B&O Tech: “Auto” loudness

#76 in a series of articles about the technology behind Bang & Olufsen loudspeakers

If you look at the comments section to a posting I wrote about ABL, you’ll see a short conversation there between me and a happy Beomaster 8000 customer who said that I had made an error in making sweeping generalisations about the function of a “loudness” filter in older gear. I said that, in older gear, a loudness filter boosted the bass (and maybe the treble) with a fixed gain, regardless of listening level (also known as “the position of the volume knob”).  Henning said that this was incorrect, and that, in his Beomaster 8000, the amount of boost applied by the loudness filter was, indeed, varied with volume.
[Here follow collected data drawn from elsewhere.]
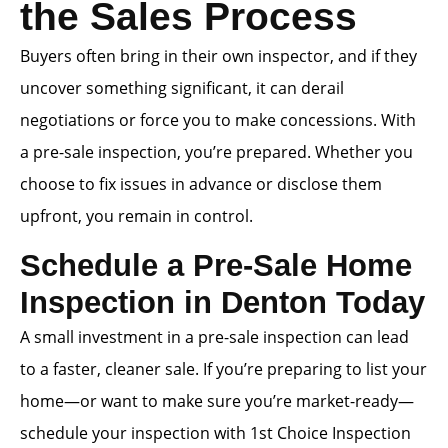
the Sales Process
Buyers often bring in their own inspector, and if they
uncover something significant, it can derail
negotiations or force you to make concessions. With
a pre-sale inspection, you’re prepared. Whether you
choose to fix issues in advance or disclose them
upfront, you remain in control.
Schedule a Pre-Sale Home
Inspection in Denton Today
A small investment in a pre-sale inspection can lead
to a faster, cleaner sale. If you’re preparing to list your
home—or want to make sure you’re market-ready—
schedule your inspection with 1st Choice Inspection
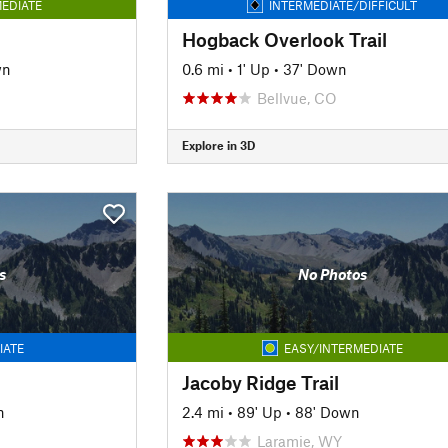
EDIATE
INTERMEDIATE/DIFFICULT
Hogback Overlook Trail
wn
0.6 mi
•
1' Up
•
37' Down
Bellvue, CO
Explore in 3D
s
No Photos
IATE
EASY/INTERMEDIATE
Jacoby Ridge Trail
n
2.4 mi
•
89' Up
•
88' Down
Laramie, WY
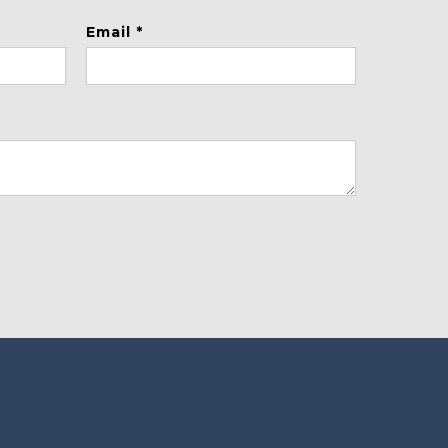
Email *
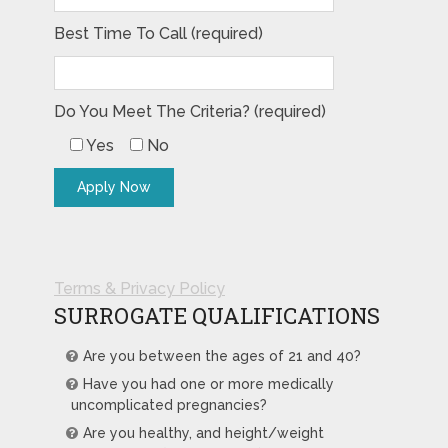
Best Time To Call (required)
Do You Meet The Criteria? (required)
Yes
No
Terms & Privacy Policy
SURROGATE QUALIFICATIONS
Are you between the ages of 21 and 40?
Have you had one or more medically
uncomplicated pregnancies?
Are you healthy, and height/weight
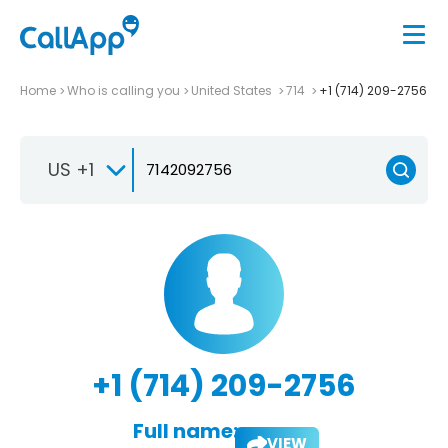
Home
Who is calling you
United States
714
+1 (714) 209-2756
US +1
+1 (714) 209-2756
Full name:
VIEW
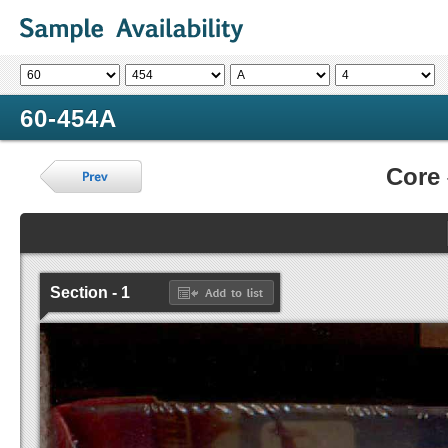
60-454A
Core
Section - 1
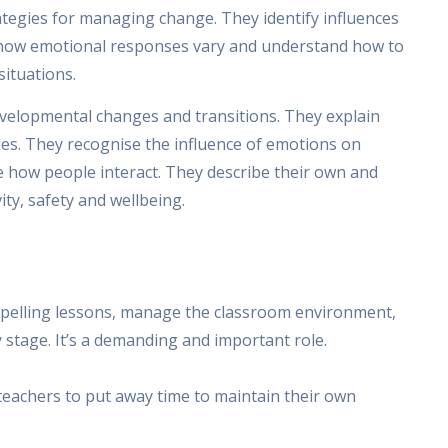
ategies for managing change. They identify influences
e how emotional responses vary and understand how to
situations.
evelopmental changes and transitions. They explain
ties. They recognise the influence of emotions on
e how people interact. They describe their own and
ity, safety and wellbeing.
compelling lessons, manage the classroom environment,
 stage. It’s a demanding and important role.
teachers to put away time to maintain their own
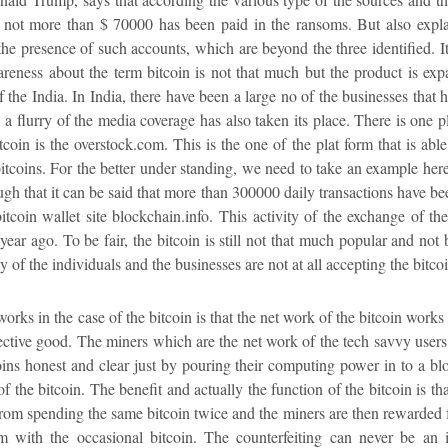
 not more than $ 70000 has been paid in the ransoms. But also explai
the presence of such accounts, which are beyond the three identified. It 
areness about the term bitcoin is not that much but the product is ex
of the India. In India, there have been a large no of the businesses tha
 a flurry of the media coverage has also taken its place. There is one p
tcoin is the overstock.com. This is the one of the plat form that is abl
bitcoins. For the better under standing, we need to take an example he
h that it can be said that more than 300000 daily transactions have bee
itcoin wallet site blockchain.info. This activity of the exchange of t
 year ago. To be fair, the bitcoin is still not that much popular and n
 of the individuals and the businesses are not at all accepting the bitco
ks in the case of the bitcoin is that the net work of the bitcoin works 
llective good. The miners which are the net work of the tech savvy users
oins honest and clear just by pouring their computing power in to a bl
 of the bitcoin. The benefit and actually the function of the bitcoin is th
rom spending the same bitcoin twice and the miners are then rewarded fo
m with the occasional bitcoin. The counterfeiting can never be an i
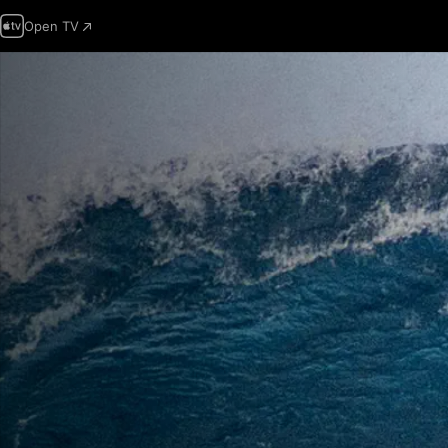
Open TV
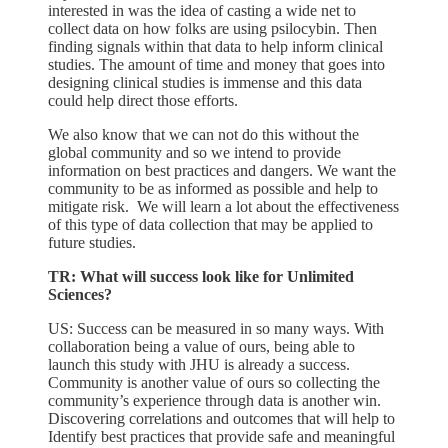
interested in was the idea of casting a wide net to
collect data on how folks are using psilocybin. Then
finding signals within that data to help inform clinical
studies. The amount of time and money that goes into
designing clinical studies is immense and this data
could help direct those efforts.
We also know that we can not do this without the
global community and so we intend to provide
information on best practices and dangers. We want the
community to be as informed as possible and help to
mitigate risk. We will learn a lot about the effectiveness
of this type of data collection that may be applied to
future studies.
TR: What will success look like for Unlimited
Sciences?
US: Success can be measured in so many ways. With
collaboration being a value of ours, being able to
launch this study with JHU is already a success.
Community is another value of ours so collecting the
community’s experience through data is another win.
Discovering correlations and outcomes that will help to
Identify best practices that provide safe and meaningful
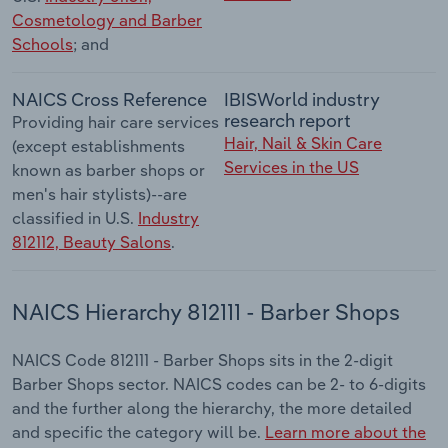
Cosmetology and Barber
Schools
; and
NAICS Cross Reference
IBISWorld industry
research report
Providing hair care services
Hair, Nail & Skin Care
(except establishments
Services in the US
known as barber shops or
men's hair stylists)--are
classified in U.S.
Industry
812112, Beauty Salons
.
NAICS Hierarchy 812111 - Barber Shops
NAICS Code 812111 - Barber Shops sits in the 2-digit
Barber Shops sector. NAICS codes can be 2- to 6-digits
and the further along the hierarchy, the more detailed
and specific the category will be.
Learn more about the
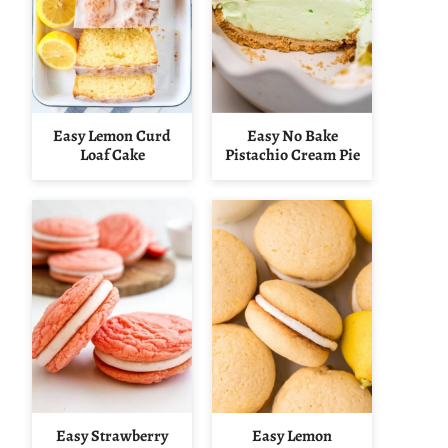
Easy Lemon Curd
Easy No Bake
Loaf Cake
Pistachio Cream Pie
Easy Strawberry
Easy Lemon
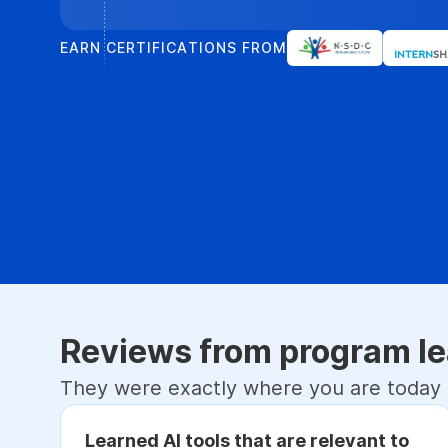
EARN CERTIFICATIONS FROM
Reviews from program le
They were exactly where you are today
Learned AI tools that are relevant to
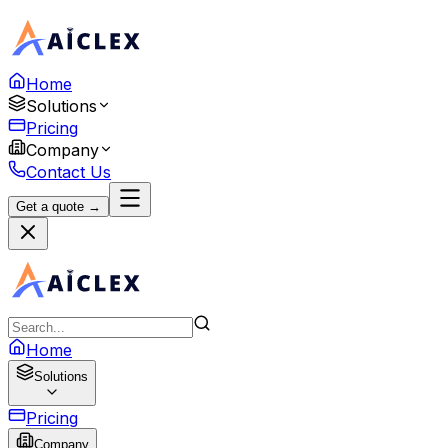
Home
Solutions
Pricing
Company
Contact Us
Get a quote →
Home
Solutions
Pricing
Company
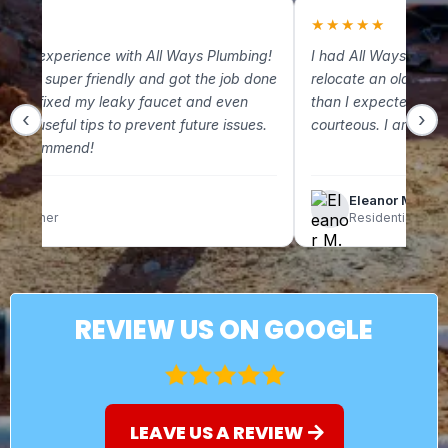
★
★
★★★★★
 great experience with All Ways Plumbing!
I had All Ways Plum
m was super friendly and got the job done
relocate an old gas 
. They fixed my leaky faucet and even
than I expected and
‹
›
some useful tips to prevent future issues.
courteous. I am so g
ely recommend!
lix C.
Eleanor M.
omeowner
Residential Clien
REVIEW US ON GOOGLE
LEAVE US A REVIEW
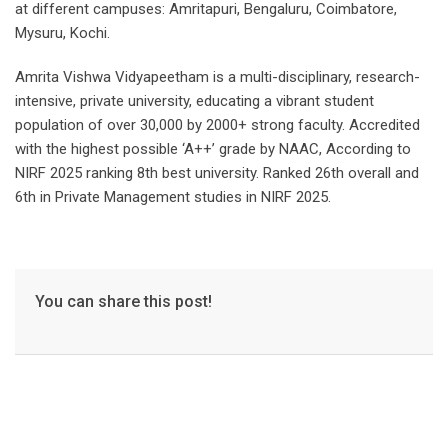
at different campuses: Amritapuri, Bengaluru, Coimbatore,
Mysuru, Kochi.
Amrita Vishwa Vidyapeetham is a multi-disciplinary, research-
intensive, private university, educating a vibrant student
population of over 30,000 by 2000+ strong faculty. Accredited
with the highest possible ‘A++’ grade by NAAC, According to
NIRF 2025 ranking 8th best university. Ranked 26th overall and
6th in Private Management studies in NIRF 2025.
You can share this post!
So, I dusted off one of our Beomaster 8000’s (made in the early 1980’s) to find out if he was correct.

 

The Beomaster 8000 under test. I lied when I said that I dusted it off… (Keen-eyed viewers may recognise the insides of a Beolab 90, screwed to the white board in the upper left corner of the photo. That’s used for measurement-based tests that don’t require listening… The way you can tell it’s a Beolab 90 is the circular PCB at the bottom of the board. That circle is the 72 LED’s that normally sit at the top of the loudspeaker.)

 

I sent an MLS signal to the Tape 1 input (left channel) of the Beomaster 8000, and connected a differential probe to the speaker output. (The reason for the probe was to bring the signal back down to something like a line level to keep my sound card happy…)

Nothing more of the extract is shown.